Against all odds: “Spygate”, “Deflategate”, a two-game Super Bowl losing streak, a “He did what” bobbling reception shades of the infamous “Helmet Catch” seven years ago in the same building, the New England Patriots held on with an amazing goal line stand as rookie cornerback Malcolm Butler picked off Russell Wilson in the endzone.
This might go down as the most exciting Super Bowl ever. But the entire sports world is asking the same question; “Why throw the ball?”
We can only imagine how horrible Marshawn Lynch feels when they decided to not feed the beast on the one yard line, especially after he nearly scored on first and goal with a four yard gain.
Taking away your own best player when you need it most just doesn’t make sense. Coach Pete Carroll gambled putting the ball in the air, and the rest is history.
NFL analysts and players all are calling it the worst call in sports, ever.
This could be a play, rather questionable playcall that divides the Seattle Seahawks. Especially, after Pete Carroll responded to the media rather stubbornly as he stands by his poor decision.
“We didn’t want to run against their goal line group,” said Carroll. “We were playing for third and fourth down.”
First of all, why? You have the best back in the league. Who cares if they have their heavy package on the field. It’s goal line.
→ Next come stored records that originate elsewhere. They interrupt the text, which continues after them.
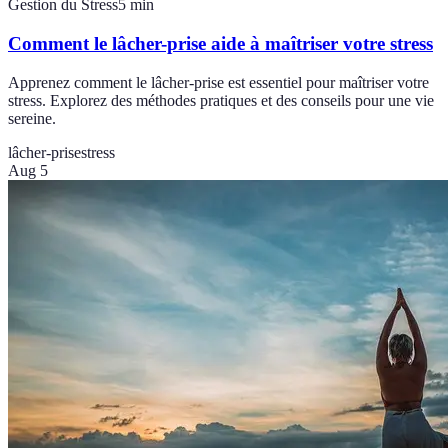
Gestion du Stress
5
min
Comment le lâcher-prise aide à maîtriser votre stress
Apprenez comment le lâcher-prise est essentiel pour maîtriser votre
stress. Explorez des méthodes pratiques et des conseils pour une vie
sereine.
lâcher-prise
stress
Aug 5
Why would they play dime defense? There are reasons why running the ball is not only smart and safe. What’s the worst thing to happen with a handoff, a fumble, not likely with Beast Mode sniffing the endzone. And they had a timeout in their pocket in case they wouldn’t make it on second down. To say they were playing for third and fourth down indicates they weren’t thinking of winning now.
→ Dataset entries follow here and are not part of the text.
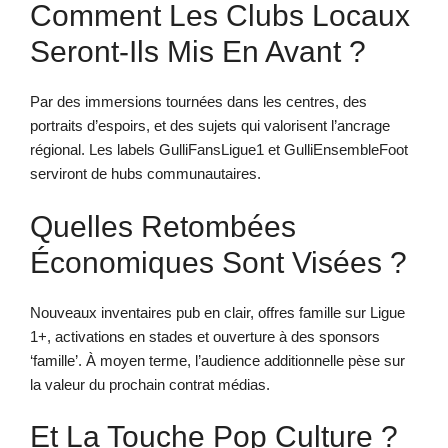
Comment Les Clubs Locaux
Seront-Ils Mis En Avant ?
Par des immersions tournées dans les centres, des
portraits d’espoirs, et des sujets qui valorisent l’ancrage
régional. Les labels GulliFansLigue1 et GulliEnsembleFoot
serviront de hubs communautaires.
Quelles Retombées
Économiques Sont Visées ?
Nouveaux inventaires pub en clair, offres famille sur Ligue
1+, activations en stades et ouverture à des sponsors
‘famille’. À moyen terme, l’audience additionnelle pèse sur
la valeur du prochain contrat médias.
Et La Touche Pop Culture ?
Many speculated that the Patriots might have even let them run it in to preserve time for a comeback of their own. But the world will never know.
Seahawks quarterback Russell Wilson joked in the postgame press conference, “Just an inch or two off”.
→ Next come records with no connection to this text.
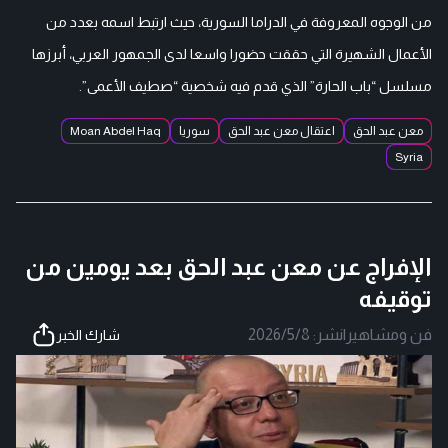
من الوجوه المعروفة في الدراما السورية، حيث ارتبط اسمه بعدد من
الأعمال الشهيرة التي حققت حضورا واسعا لدى الجمهور العربي، أبرزها
مسلسل “باب الحارة” الذي قدم فيه شخصية “صطيف الأعمى”.
معن عبد الحق
اعتقال معن عبد الحق
سوريا
Moan Abdel Haq
Syria
الإفراج عن معن عبد الحق بعد يومين من
توقيفه
فن ومشاهير
|
نشر:
2026/5/8
شارك الخبر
Offensive coordinator Darrell Bevell admitted to calling the pass play, but then added a stab at the intended receiver, “We could have done a better job staying strong on the ball” referring to Ricardo Lockette, a receiver who caught 18 balls in his career.
No one seems to take actual responsibility for giving the game away. There are shady efforts, but the Seahawks can’t mask their ego. Nobody ever wins the blame game. As that locker room looks back to Super Bowl XLIX, there is no good reason to have thrown that ball. In the end, whatever they say in Seattle won’t help them sleep at night.
But, let’s give credit where it’s due. This was truly a never say never moment for the books. The worst Super Bowl call ever, is also one of the greatest Super Bowl plays ever.
Malcolm Butler, undrafted rookie free agent, went from unknown to hero. With 26 seconds left in the game, backed up in their own endzone, Butler read the route pefectly, drove on the ball like an All-Pro, banged the Seahawk to the ground while catching the game winning interception.
Defense does still win championships.
Even still, Seattle had a chance to save their season as the Patriots were pinned on their own one yard line. Stranger things have happened, as the Legion of Boom crowded the line looking to force a safety or bad snap. But to clinch the victory, Tom Brady’s triple head bob got them to jump offsides leading to a free five yards and easy series of kneel downs. And the clock ticked away, towards a fourth Lombardi Trophy.
Tom Brady, now three-time Super Bowl MVP, with his four touchdowns, jumped for joy as he saw it all happen on the jumbotron. The win also puts Brady in company with his boyhood idol, Joe Montana, and Terry Bradshaw, as the only quarterbacks with four rings.
Pats fans can shovel their snow with a smile on their face. The Brady Belichick legacy added another Lombardi Trophy to their dynasty.
Congrats to the New England Patriots, world champs, again.